Nimbus Publishing Ltd.
- Founded: 1978
- Country of origin: Canada
- Headquarters location: Halifax, NS
- Distribution: Self-Distributed (Canada) Baker & Taylor Publisher Services (US)
- Publication types: Books
- Imprints: Vagrant Press
- Owners: Terrilee Bulger & Heather Bryan
- No. of employees: 17
- Official website: www.nimbus.ca

= Nimbus Publishing =

Publishing company

Nimbus Publishing is a publishing company based in Halifax, Nova Scotia. The company specializes in subjects relevant to the Atlantic Provinces.

Until 2016, the company published an average of 35 to 40 new titles a year, but expanded its output to 55 titles in 2017. The company publishes in a broad span of genres including children’s picture and fiction books, non-fiction, history, nature photography, current events, biography, sports, and cultural issues.
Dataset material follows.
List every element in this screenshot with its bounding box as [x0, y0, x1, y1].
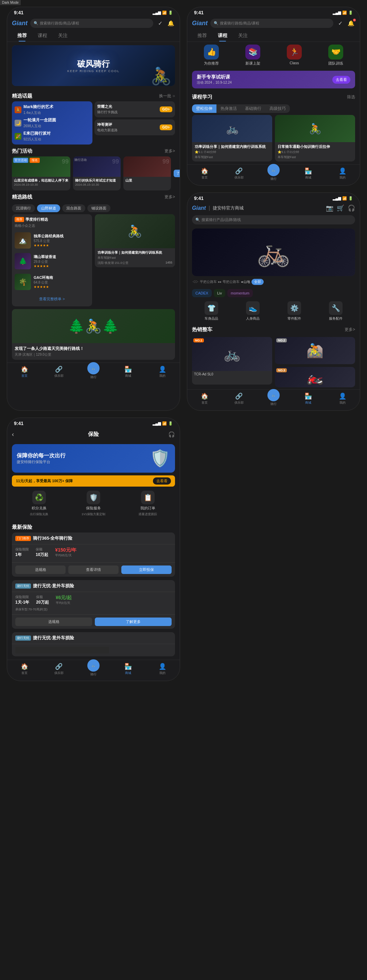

It is the largest Canadian-English language publisher east of Toronto.

In 2005, Nimbus introduced a new fiction imprint called Vagrant Press. In 2012, owner John Marshall sold the company and general manager Dan Soucoup retired. Two employees, Terrilee Bulger and Heather Bryan, bought the company in order to prevent acquisition by a larger publishing house.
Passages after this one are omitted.